# Problem description
Copy out the records in full, word for word, without pictures.

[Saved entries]
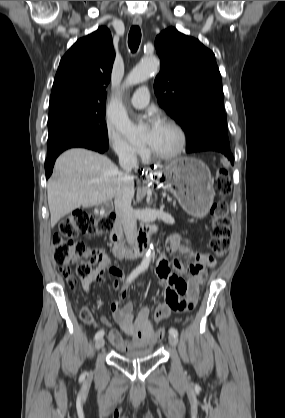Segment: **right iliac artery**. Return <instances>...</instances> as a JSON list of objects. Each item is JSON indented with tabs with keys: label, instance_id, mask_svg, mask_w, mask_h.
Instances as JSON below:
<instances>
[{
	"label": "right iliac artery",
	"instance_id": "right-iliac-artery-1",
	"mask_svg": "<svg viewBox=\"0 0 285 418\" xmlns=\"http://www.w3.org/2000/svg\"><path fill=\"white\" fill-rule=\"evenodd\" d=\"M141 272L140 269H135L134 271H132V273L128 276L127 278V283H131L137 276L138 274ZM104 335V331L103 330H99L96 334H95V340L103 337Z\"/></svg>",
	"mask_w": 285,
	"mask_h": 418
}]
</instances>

# Task answer
Segment: **right iliac artery**. Return <instances>...</instances> as a JSON list of objects. Each item is JSON indented with tabs with keys: label, instance_id, mask_svg, mask_w, mask_h.
Instances as JSON below:
<instances>
[{
	"label": "right iliac artery",
	"instance_id": "right-iliac-artery-1",
	"mask_svg": "<svg viewBox=\"0 0 285 418\" xmlns=\"http://www.w3.org/2000/svg\"><path fill=\"white\" fill-rule=\"evenodd\" d=\"M141 272L140 269H135L134 271H132V273L128 276L127 278V283H131L137 276L138 274ZM104 335V331L103 330H99L96 334H95V340L103 337Z\"/></svg>",
	"mask_w": 285,
	"mask_h": 418
}]
</instances>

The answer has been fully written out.